◆ What needs to be done
Set down a word-for-word copy of the data below, limited to the lines from the first through the line with "fermeture de plus".

Supplied data Block Start

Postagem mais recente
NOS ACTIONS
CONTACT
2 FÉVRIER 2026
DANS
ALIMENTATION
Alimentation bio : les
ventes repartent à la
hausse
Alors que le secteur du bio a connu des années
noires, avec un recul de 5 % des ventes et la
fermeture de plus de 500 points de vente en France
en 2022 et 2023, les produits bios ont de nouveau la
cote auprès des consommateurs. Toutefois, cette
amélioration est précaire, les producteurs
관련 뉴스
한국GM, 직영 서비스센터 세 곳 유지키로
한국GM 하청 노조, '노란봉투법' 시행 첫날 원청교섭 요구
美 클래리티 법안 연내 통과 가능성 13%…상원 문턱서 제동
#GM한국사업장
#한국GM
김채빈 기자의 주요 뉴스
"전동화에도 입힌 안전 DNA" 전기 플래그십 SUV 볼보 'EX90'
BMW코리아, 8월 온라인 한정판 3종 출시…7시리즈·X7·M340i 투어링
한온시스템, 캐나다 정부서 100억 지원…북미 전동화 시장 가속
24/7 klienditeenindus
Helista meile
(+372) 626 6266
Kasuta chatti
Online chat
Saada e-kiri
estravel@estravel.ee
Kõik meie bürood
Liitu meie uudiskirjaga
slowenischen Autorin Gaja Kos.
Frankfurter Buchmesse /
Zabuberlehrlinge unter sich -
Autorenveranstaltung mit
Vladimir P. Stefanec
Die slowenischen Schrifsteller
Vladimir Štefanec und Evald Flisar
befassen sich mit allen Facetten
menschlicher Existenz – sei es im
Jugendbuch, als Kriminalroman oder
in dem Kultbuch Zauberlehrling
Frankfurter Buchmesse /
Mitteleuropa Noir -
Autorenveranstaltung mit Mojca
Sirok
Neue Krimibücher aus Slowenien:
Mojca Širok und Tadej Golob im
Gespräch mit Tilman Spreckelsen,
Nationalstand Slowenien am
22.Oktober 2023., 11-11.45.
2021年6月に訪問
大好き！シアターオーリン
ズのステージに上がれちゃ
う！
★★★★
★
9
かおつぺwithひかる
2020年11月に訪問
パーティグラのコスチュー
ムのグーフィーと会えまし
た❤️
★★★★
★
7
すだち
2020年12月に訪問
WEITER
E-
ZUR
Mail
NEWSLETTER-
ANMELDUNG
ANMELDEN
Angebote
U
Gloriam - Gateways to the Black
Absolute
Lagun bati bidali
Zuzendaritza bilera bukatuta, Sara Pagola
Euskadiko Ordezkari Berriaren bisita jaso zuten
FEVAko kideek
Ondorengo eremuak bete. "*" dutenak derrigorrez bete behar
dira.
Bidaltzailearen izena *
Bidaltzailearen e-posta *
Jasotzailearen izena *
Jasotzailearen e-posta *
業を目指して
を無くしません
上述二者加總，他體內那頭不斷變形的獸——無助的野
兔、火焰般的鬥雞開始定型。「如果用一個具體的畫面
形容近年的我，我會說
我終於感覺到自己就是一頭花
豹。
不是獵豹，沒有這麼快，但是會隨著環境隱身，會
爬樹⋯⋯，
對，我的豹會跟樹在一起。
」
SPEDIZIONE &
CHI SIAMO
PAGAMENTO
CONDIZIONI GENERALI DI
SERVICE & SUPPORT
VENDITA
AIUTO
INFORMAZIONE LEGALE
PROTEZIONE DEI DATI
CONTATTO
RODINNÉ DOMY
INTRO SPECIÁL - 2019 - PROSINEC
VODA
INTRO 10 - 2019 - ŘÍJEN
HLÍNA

Supplied data Block End

◆ Answer section
Postagem mais recente
NOS ACTIONS
CONTACT
2 FÉVRIER 2026
DANS
ALIMENTATION
Alimentation bio : les
ventes repartent à la
hausse
Alors que le secteur du bio a connu des années
noires, avec un recul de 5 % des ventes et la
fermeture de plus de 500 points de vente en France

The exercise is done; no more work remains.